Когда же князь Прозоровский послал к нему с той же просьбой двух пятидесятников стрелецких, то одного из них, «грубиана», Степан Тимофеевич убил, а другого отпустил живым, но ни с чем.

Затем Степан Тимофеевич с своими молодцами опять вышел в море и на этот раз уже громил прибрежные владения шахов персидских, потомков царей Кира, Камбиза, Ксерксов и Дариев[112]. Мало того, он послал в Испагань[113] трёх молодцов в качестве своих послов, которые и были приняты с честью. А между тем сам Степан Тимофеевич успел уже взять город Фарабад[114], разграбить его, сжечь до основания, разорить увеселительные дворцы шаха, — и всё это в ожидании возврата своего почётного посольства. Но молодцов скоро раскусили в Испагани, — и шах отправил против Степана Тимофеевича флотилию из семидесяти судов.

— Плёвое дело! — сказал Степан Тимофеевич своему есаулу, Ивашке Черноярцу. — Ребята! громи их!

И ребята разгромили флотилию.

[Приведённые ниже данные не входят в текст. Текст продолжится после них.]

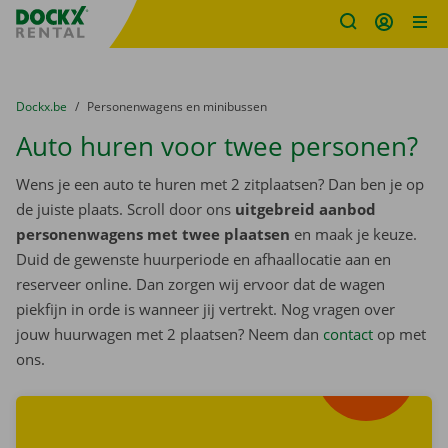
Fratello DEMO
Ga naar inhoud
Taalselectie overslaan
U bevindt zich hier:
van
Dockx.be
naar
Personenwagens en minibussen
Auto huren voor twee personen?
Wens je een auto te huren met 2 zitplaatsen? Dan ben je op
de juiste plaats. Scroll door ons
uitgebreid aanbod
personenwagens met twee plaatsen
en maak je keuze.
Duid de gewenste huurperiode en afhaallocatie aan en
reserveer online. Dan zorgen wij ervoor dat de wagen
piekfijn in orde is wanneer jij vertrekt. Nog vragen over
jouw huurwagen met 2 plaatsen? Neem dan
contact
op met
Zoek
ons.
wagens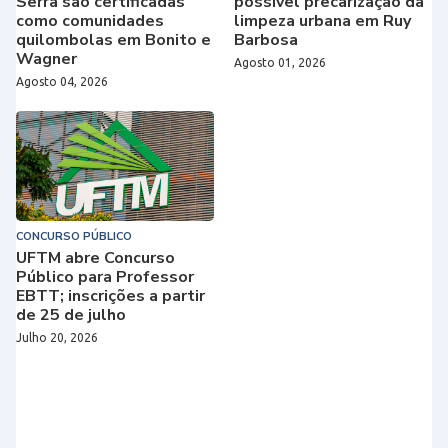
Serra são certificadas
possível precarização da
como comunidades
limpeza urbana em Ruy
quilombolas em Bonito e
Barbosa
Wagner
Agosto 01, 2026
Agosto 04, 2026
CONCURSO PÚBLICO
UFTM abre Concurso
Público para Professor
EBTT; inscrições a partir
de 25 de julho
Julho 20, 2026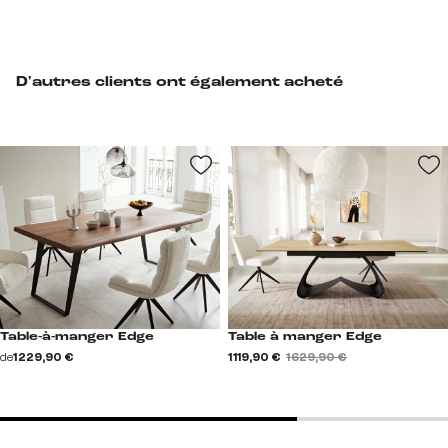
D'autres clients ont également acheté
Table-à-manger Edge
Table à manger Edge
de
1 229,90 €
1 119,90 €
1 629,90 €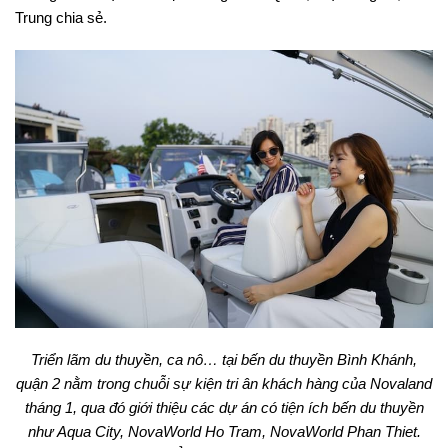
Trung chia sẻ.
Triển lãm du thuyền, ca nô… tại bến du thuyền Bình Khánh,
quận 2 nằm trong chuỗi sự kiện tri ân khách hàng của Novaland
tháng 1, qua đó giới thiệu các dự án có tiện ích bến du thuyền
như Aqua City, NovaWorld Ho Tram, NovaWorld Phan Thiet.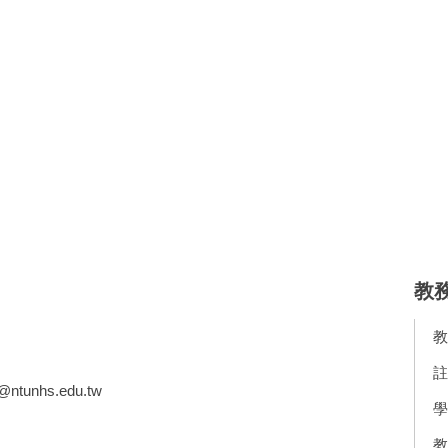
教
教
註
s@ntunhs.edu.tw
學
教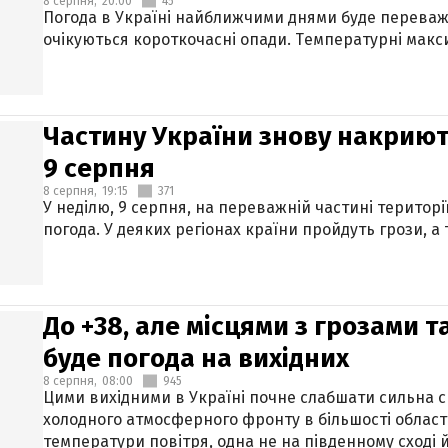
8 серпня,
20:00
45
Погода в Україні найближчими днями буде переваж
очікуються короткочасні опади. Температурні макси
Частину України знову накриют
9 серпня
8 серпня,
19:15
371
У неділю, 9 серпня, на переважній частині території
погода. У деяких регіонах країни пройдуть грози, а
До +38, але місцями з грозами 
буде погода на вихідних
8 серпня,
08:00
945
Цими вихідними в Україні почне слабшати сильна 
холодного атмосферного фронту в більшості област
температури повітря, одна не на південному сході й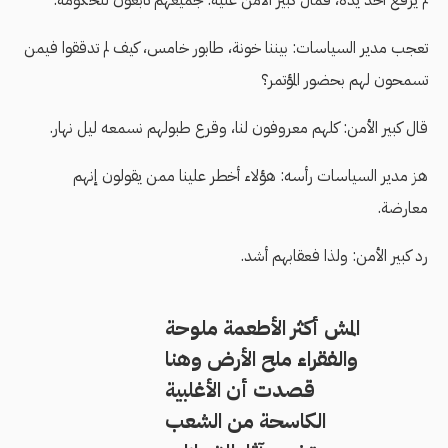
لم يرفع أحدٌ يده، فمال كبير الأمن عليه: جميعهم تابعون للحكومة.
تعجب مدير السياسات: بيننا خونة، طابور خامس، كيف لم تدققوا فيمن
تسمحون لهم بحضور المؤتمر؟
قال كبير الأمن: كلهم معروفون لنا، وقرع طبولهم نسمعه ليل نهار.
هز مدير السياسات رأسه: هؤلاء أخطر علينا ممن يقولون إنهم
معارضة.
رد كبير الأمن: ولذا فعقابهم أشد.
المش أكثر الأطعمة ملوحة
والفقراء ملح الأرض وهنا
قصدت أن الأغلبية
الكاسحة من الشعب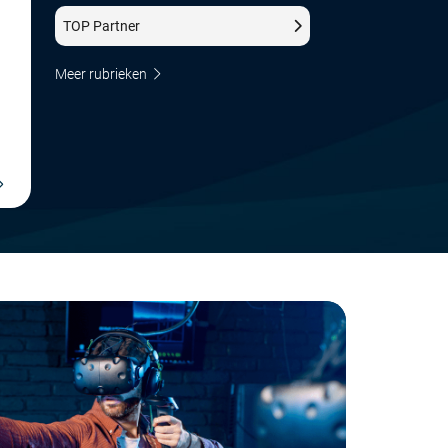
De Parel Van Horsterwold
TOP Partner
Meer rubrieken
MELD JE GRATIS AAN
MEER INFORMAT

Адмирал, командовавший ею, астиранский хан Менеды, бежал с позором, оставив в добычу Степану Тимофеевичу красавицу тринадцатилетнюю дочку Заиру и сына Рустема.

Когда юную полонянку привели к Степану Тимофеевичу, он, грубый и сильный, человек железной воли и стальных нервов, онемел от изумления: он даже не подозревал, чтобы на земле могла существовать такая поразительная красота! Это смешение чего-то нежного, как лилия, с огнём, с огненным темпераментом, сверкавшим в чёрных огромных глазах, это личико ребёнка с пышною чёрною косою, гибкость и упругость юных членов, невыразимая грация в движениях — всё это отуманило буйную голову атамана. Он полюбил её всею силою своей огневой души: тигр по природе, он сделался кроток и робок с своею пленницей.

— Ребята! — сказал он своим молодцам. — Ежели кто дотронется до неё пальцем, хоть ненароком, не до неё, а хоть до края её одежды, — того я зарежу. Знайте это!

И он убрал её горенку на своём струге с неслыханною роскошью: золото, серебро, жемчуга, алмазы, парчи, атлас — все награбленные сокровища брошены к маленьким ножкам Заиры.

И сам Степан Тимофеевич стал другим человеком. Молодцы не узнавали его. По целым часам он сидел в горенке своей красавицы и выходил оттуда сначала мрачный и задумчивый, а потом всё светлее, и радостнее, и ласковее ко всем. Кровь, которую он прежде проливал, как воду, теперь стала для него противна. Он прекратил разбои. Что-то мягкое и тихое стало проглядывать в чертах энергического лица. Казалось, он теперь стыдился того, что прежде считал своею славою. В нём, казалось, опять проснулся тот человек, который пешком прошёл чрез всю Россию, от устьев Дона до Ледовитого океана, чтоб только помолиться и поплакать над могилами соловецких угодников.

В это лето Каспийское море было очень спокойное — ни бурь, ни ветров, и казацкая флотилия иногда по целым неделям стояла в открытом море неподвижно. В тихие, тёплые вечера казаки часто пели свои грустные, мелодические песни о «тихом Доне», о раздольных степях, о разлуке с милыми.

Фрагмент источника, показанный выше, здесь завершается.